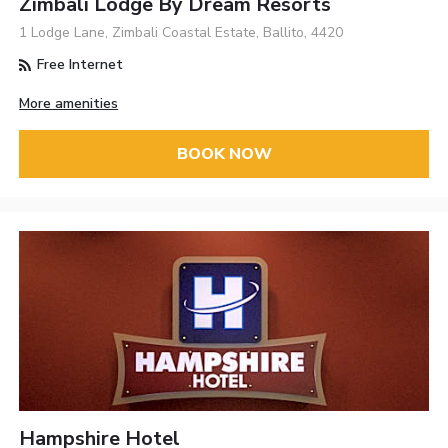
Zimbali Lodge By Dream Resorts
1 Lodge Lane, Zimbali Coastal Estate, Ballito, 4420
Free Internet
More amenities
BOOK NOW
Hampshire Hotel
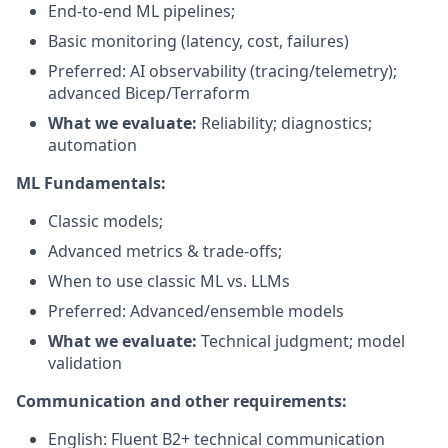
End-to-end ML pipelines;
Basic monitoring (latency, cost, failures)
Preferred: AI observability (tracing/telemetry);
advanced Bicep/Terraform
What we evaluate:
Reliability; diagnostics;
automation
ML Fundamentals:
Classic models;
Advanced metrics & trade-offs;
When to use classic ML vs. LLMs
Preferred: Advanced/ensemble models
What we evaluate:
Technical judgment; model
validation
Communication and other requirements:
English: Fluent B2+ technical communication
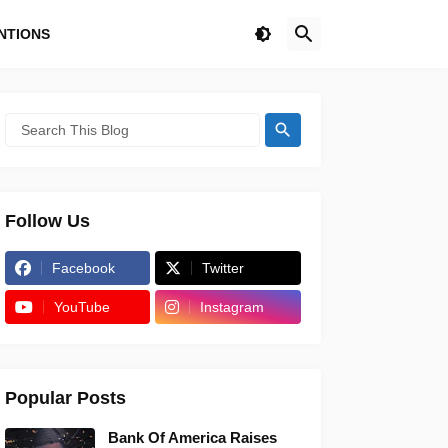
NTIONS
Follow Us
Facebook
Twitter
YouTube
Instagram
Popular Posts
Bank Of America Raises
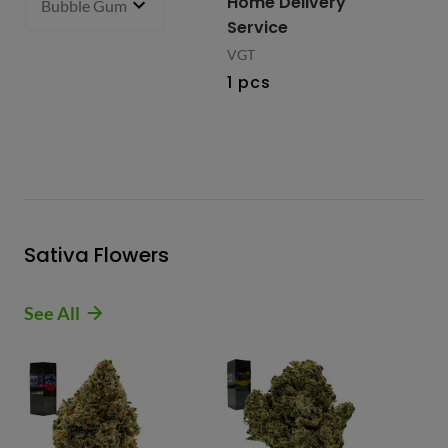
Home Delivery
Bubble Gum 93.27% Hybrid
1 g
- $27.99
2 i
bu
Service
VGT
1 pcs
Sativa Flowers
See All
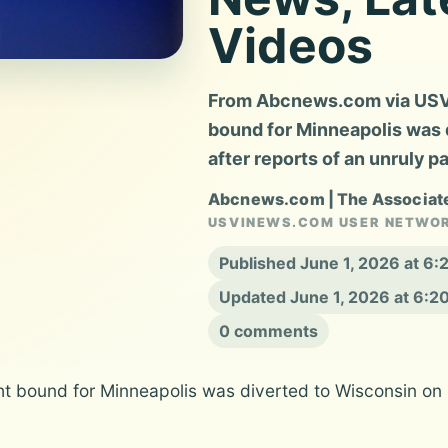
Videos
From Abcnews.com via USVI 
bound for Minneapolis was 
after reports of an unruly 
Abcnews.com | The Associat
USVINEWS.COM USER NETWO
Published June 1, 2026 at 6
Updated June 1, 2026 at 6:
0 comments
ght bound for Minneapolis was diverted to Wisconsin on 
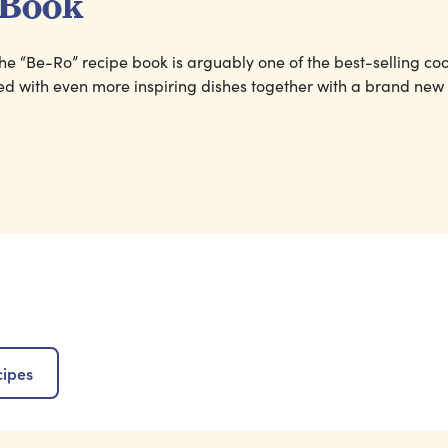
 Book
, the “Be-Ro” recipe book is arguably one of the best-selling co
ked with even more inspiring dishes together with a brand new
cipes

+++

EXERCISE: Using the entries above, find all lines with "bound". Copy them.

ANSWER FOR THE TASK:
bound for Minneapolis was 
ght bound for Minneapolis was diverted to Wisconsin on 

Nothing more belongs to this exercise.